In the issue of first impression in the case In re: The paternity of N.L.P., No. 45A03-0805-JV-226, the appellate court ruled on guardian ad litem fees and ruled a GAL must differentiate between attorney and non-legal work when billing in a paternity case. The trial court in the case reduced court-appointed GAL Jill Swope's fees from $34,800 to $20,000 but didn't explain why it chose to reduce the fees to $20,000. The Court of Appeals remanded for further analysis of the fees based on the appellate opinion, which instructed trial courts to consider guidelines set out in Indiana Professional Conduct Rule 1.5 when deciding how to compensate for fees and expenses.

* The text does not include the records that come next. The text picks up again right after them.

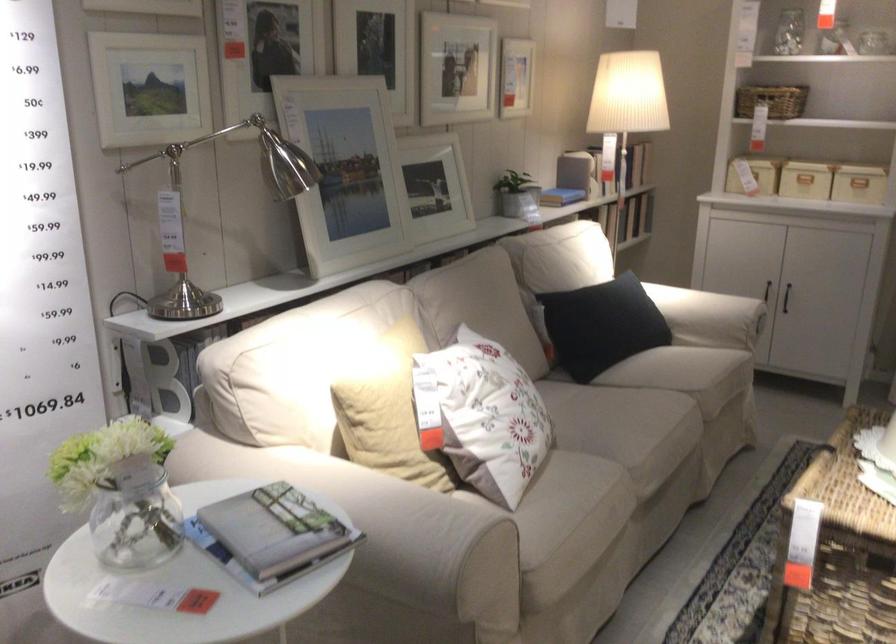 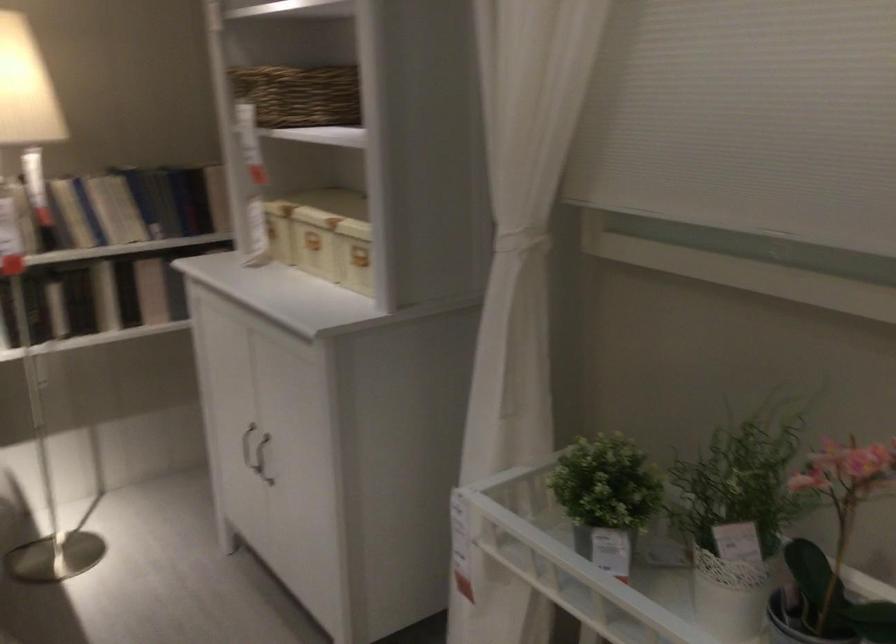 The point at (x=609, y=156) is marked in the first image. Where is the corresponding point in the second image?

(71, 213) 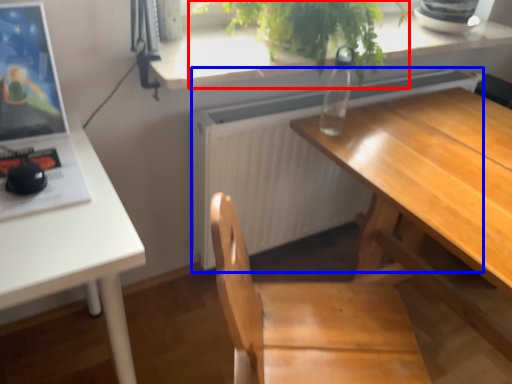 Question: Among these objects, which one is nearest to the camera, houseplant (highlighted by a red box) or radiator (highlighted by a blue box)?

Choices:
 (A) houseplant
 (B) radiator

Answer: (A) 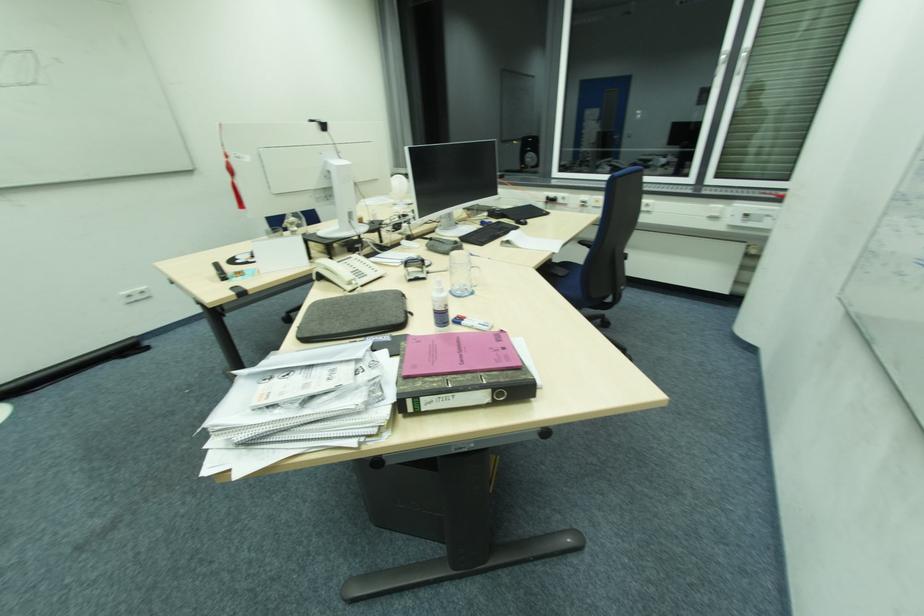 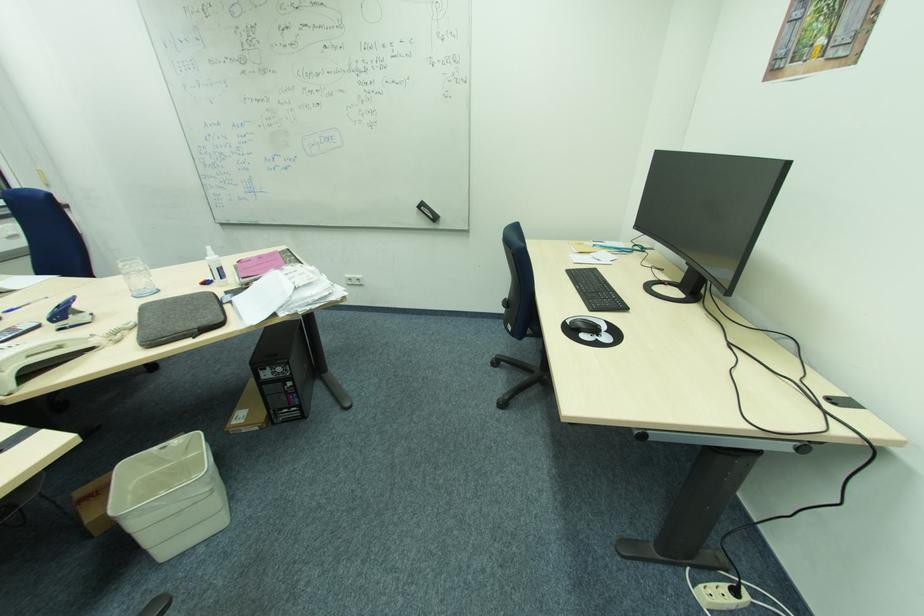 Locate, in the second image, the point that corresponds to point 436,310 in the first image.

(221, 268) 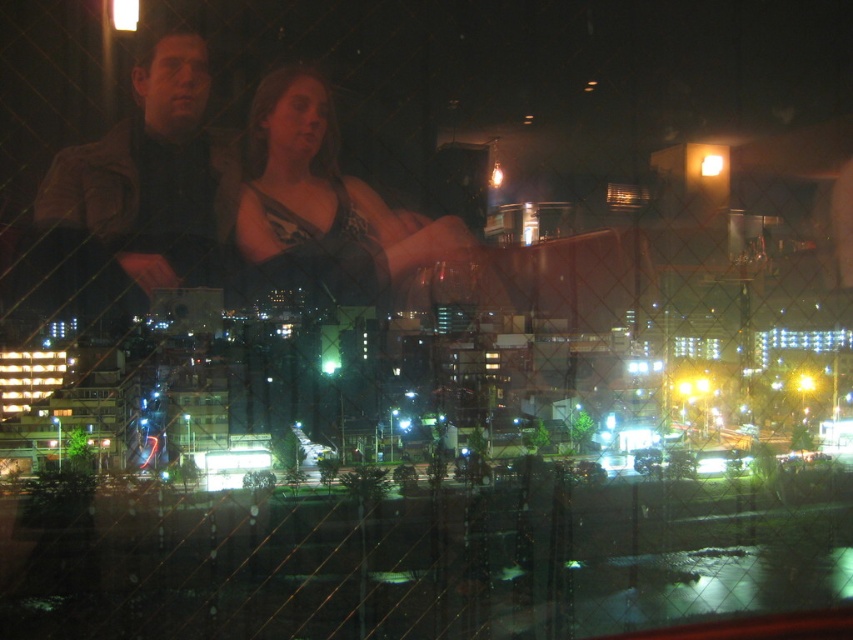 Question: Can you confirm if leather jacket at center is positioned to the right of satin black dress at center?

Choices:
 (A) yes
 (B) no

Answer: (B)

Question: Which point appears closest to the camera in this image?

Choices:
 (A) (221, 212)
 (B) (334, 177)
 (C) (55, 221)
 (D) (706, 352)

Answer: (C)

Question: Estimate the real-world distances between objects in this image. Which object is farther from the satin black dress at center?

Choices:
 (A) brown leather jacket at left
 (B) transparent glass window at center

Answer: (B)

Question: Considering the relative positions of leather jacket at center and brown leather jacket at left in the image provided, where is leather jacket at center located with respect to brown leather jacket at left?

Choices:
 (A) right
 (B) left

Answer: (A)

Question: Does leather jacket at center have a greater width compared to satin black dress at center?

Choices:
 (A) no
 (B) yes

Answer: (B)

Question: Estimate the real-world distances between objects in this image. Which object is closer to the leather jacket at center?

Choices:
 (A) brown leather jacket at left
 (B) satin black dress at center
 (C) transparent glass window at center

Answer: (B) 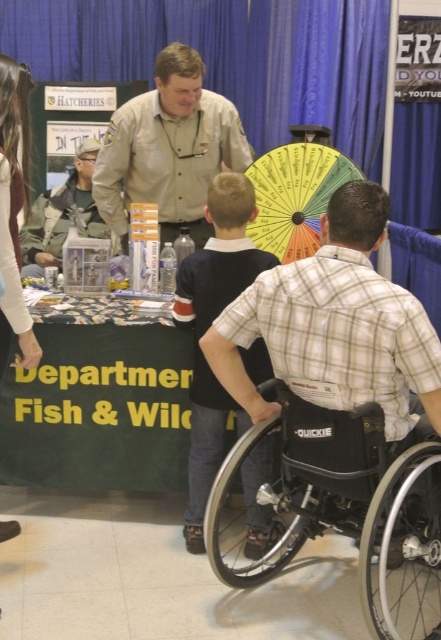 Between point (328, 410) and point (119, 301), which one is positioned in front?

Point (328, 410) is more forward.

Who is taller, black plastic wheelchair at lower center or green fabric sign at lower center?

Standing taller between the two is green fabric sign at lower center.

Who is more forward, (280,496) or (53,435)?

Point (280,496) is in front.

This screenshot has width=441, height=640. In order to click on black plastic wheelchair at lower center in this screenshot , I will do `click(346, 506)`.

Who is higher up, plaid fabric shirt at center or camouflage jacket at left?

Positioned higher is camouflage jacket at left.

Between point (374, 320) and point (83, 170), which one is positioned behind?

Point (83, 170)

Locate an element on the screen. This screenshot has width=441, height=640. plaid fabric shirt at center is located at coordinates (335, 324).

Does khaki uniform shirt at center have a smaller size compared to yellow fabric umbrella at center?

Incorrect, khaki uniform shirt at center is not smaller in size than yellow fabric umbrella at center.

Can you confirm if khaki uniform shirt at center is bigger than yellow fabric umbrella at center?

Correct, khaki uniform shirt at center is larger in size than yellow fabric umbrella at center.

I want to click on khaki uniform shirt at center, so click(168, 148).

The width and height of the screenshot is (441, 640). I want to click on khaki uniform shirt at center, so click(x=168, y=148). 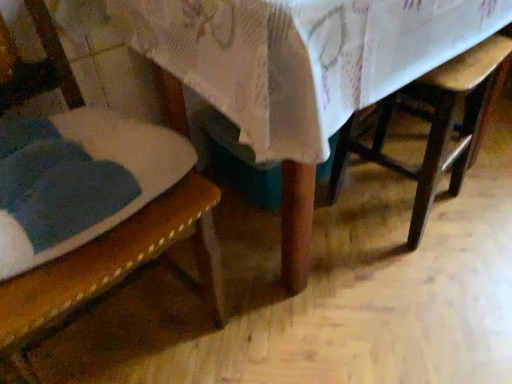 This screenshot has height=384, width=512. I want to click on vacant region to the left of wooden chair at lower right, so click(x=319, y=233). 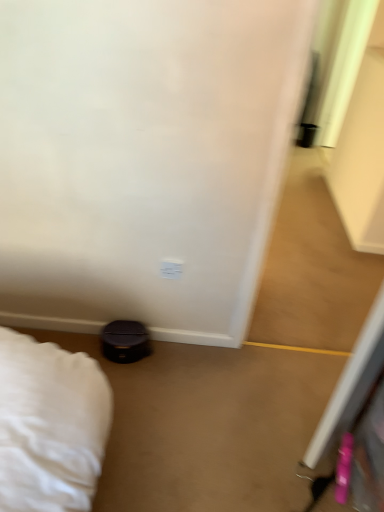 Image resolution: width=384 pixels, height=512 pixels. Describe the element at coordinates (171, 268) in the screenshot. I see `white matte electric outlet at center` at that location.

Where is `white matte electric outlet at center`? The width and height of the screenshot is (384, 512). white matte electric outlet at center is located at coordinates (171, 268).

Measure the distance between white matte electric outlet at center and camera.

white matte electric outlet at center and camera are 5.37 feet apart.

Measure the distance between point (175,260) and camera.

The distance of point (175,260) from camera is 5.37 feet.

This screenshot has height=512, width=384. I want to click on white matte electric outlet at center, so click(171, 268).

In Clay City Consolidated School Corp. v. Ronna Timberman and John Pipes II, No. 11A04-0802-CV-96, the Court of Appeals found a trial court committed reversible error in a suit against a school for the death of a student when it instructed a jury that Indiana law has a rebuttable presumption that children ages 7 through 14 can't be found contributorily negligent. Timberman and Pipes sued the school corporation after their 13-year-old son died during a basketball practice. He had fainted two days earlier during practice but hadn't seen a doctor before his next practice. His death was attributed to ventricular fibrillation. His parents sued under Indiana's Child Wrongful Death Statute and won $300,000 following an order on remittitur from the court reducing the damages.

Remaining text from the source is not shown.